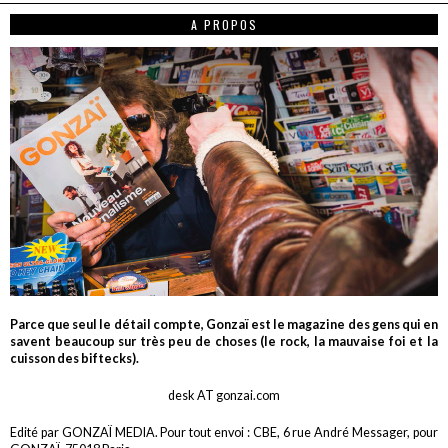
A PROPOS
Parce que seul le détail compte, Gonzaï est le magazine des gens qui en
savent beaucoup sur très peu de choses (le rock, la mauvaise foi et la
cuisson des biftecks).
desk AT gonzai.com
Edité par GONZAÏ MEDIA. Pour tout envoi : CBE, 6 rue André Messager, pour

◆ What to do
Set down exactly the lines beginning at the one that holds "Parce que seul" and ending with the last line of the data.

◆ Response
Parce que seul le détail compte, Gonzaï est le magazine des gens qui en
savent beaucoup sur très peu de choses (le rock, la mauvaise foi et la
cuisson des biftecks).
desk AT gonzai.com
Edité par GONZAÏ MEDIA. Pour tout envoi : CBE, 6 rue André Messager, pour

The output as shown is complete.